The ‘beyond a reasonable doubt’ Standard of Proof is the Reason for the Rape Problem? Seriously?
Community of the Wrongly Accused
November 19, 2012
The ignorance is appalling, and more than a little tiresome.
Katelyn Sack, a writer for the UK Guardian’s blog, has the American college rape problem all figured out, so she thinks. Among her other off-the-mark epiphanies is the following indictment of our criminal jurisprudence: “This ‘beyond a reasonable doubt’ standard reduces the likelihood to a single-digit percentage chance that a rapist will be convicted and sentenced to prison.”
Wait, wait, wait. We see comments like this so frequently that we probably don’t even think about what they mean. What Sacks is saying is this: because the standard of proof makes it difficult to get a conviction in a rape case, if you have 100 rapists, less than 10 of those rapists will be found guilty.
Do you see what she does? She assumes they are all rapists to begin with. The “beyond a reasonable doubt” standard of proof is their “get out of jail free” card, a technicality that makes it almost impossible for victims to get justice.

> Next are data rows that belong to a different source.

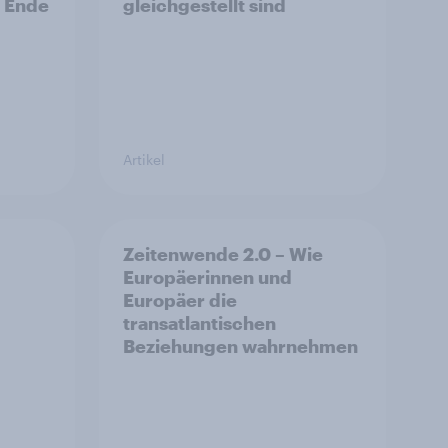
s Ende
gleichgestellt sind
Artikel
Zeitenwende 2.0 – Wie
Europäerinnen und
Europäer die
transatlantischen
Beziehungen wahrnehmen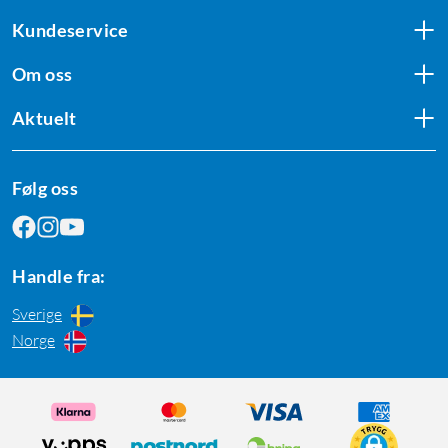
Kundeservice
Om oss
Aktuelt
Følg oss
Handle fra:
Sverige
Norge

Sack’s assertion is beyond appalling. Does the standard of proof allow some rapists to go free? Undoubtedly it does. Blackstone’s formulation is a hallmark of our criminal justice system. By the same token, even with the “beyond a reasonable doubt” standard of proof, are some innocent men and boys convicted of rape? Spend a few weeks reading through this blog if you don’t know the answer to that. The standard is “beyond the reasonable doubt” to insure, to the best of our ability, that only the guilty are punished. It must be wonderful to be Sack — she doesn’t need any standard of proof to know who’s guilty–in Sack’s world, the trial is over before it has begun because an accusation is as good as a conviction.
Sack’s other points are scarcely worth responding to. The screwball centerpiece of her argument is this: “. . . universities deny otherwise available legal counsel to students involved in disputes with other students. If you get arrested for drunk-driving, most American universities offer you legal assistance. Not so if you get raped by another student – as in the majority of college rape cases. This policy reinforces survivors’ ignorance about civil complaints. Because criminal rape complaints usually fail, civil complaints give survivors an otherwise-absent fighting chance in court.”
Sack wants the university to provide to the services of a civil lawyer so that rape accusers can sue their rapists, and she has no concern that this is completely unrealistic. The cost of a civil lawyer to handle a claim of this nature in a major metropolitan area could easily run in the $50,000-$75,000 range, perhaps much more. Moreover, it is likely that most college rapists are essentially judgment-proof. It is for that reason that it is so difficult to attract qualified contingent fee counsel to handle these cases to begin with. If the rapist can’t pay the judgment, the entire exercise is a waste of time and self-defeating. Beyond that, Sack doesn’t bother to address the issue of whether the accused student is entitled to a free civil attorney to handle his defense and counterclaim. She likely hasn’t even considered the possibility that the accused student might actually have a defense and a counterclaim, but if the school is going to pay for the accuser’s costs, it should also pay for the accused’s costs as well. So double the legal fees. Oh, and by the way, on his counterclaim — the accuser is as likely to be judgment-proof as is the accused.
I swear, we are regressing on these issues, and it’s because the people who are addressing them in media outlets with big audiences are often ill-equipped to do so.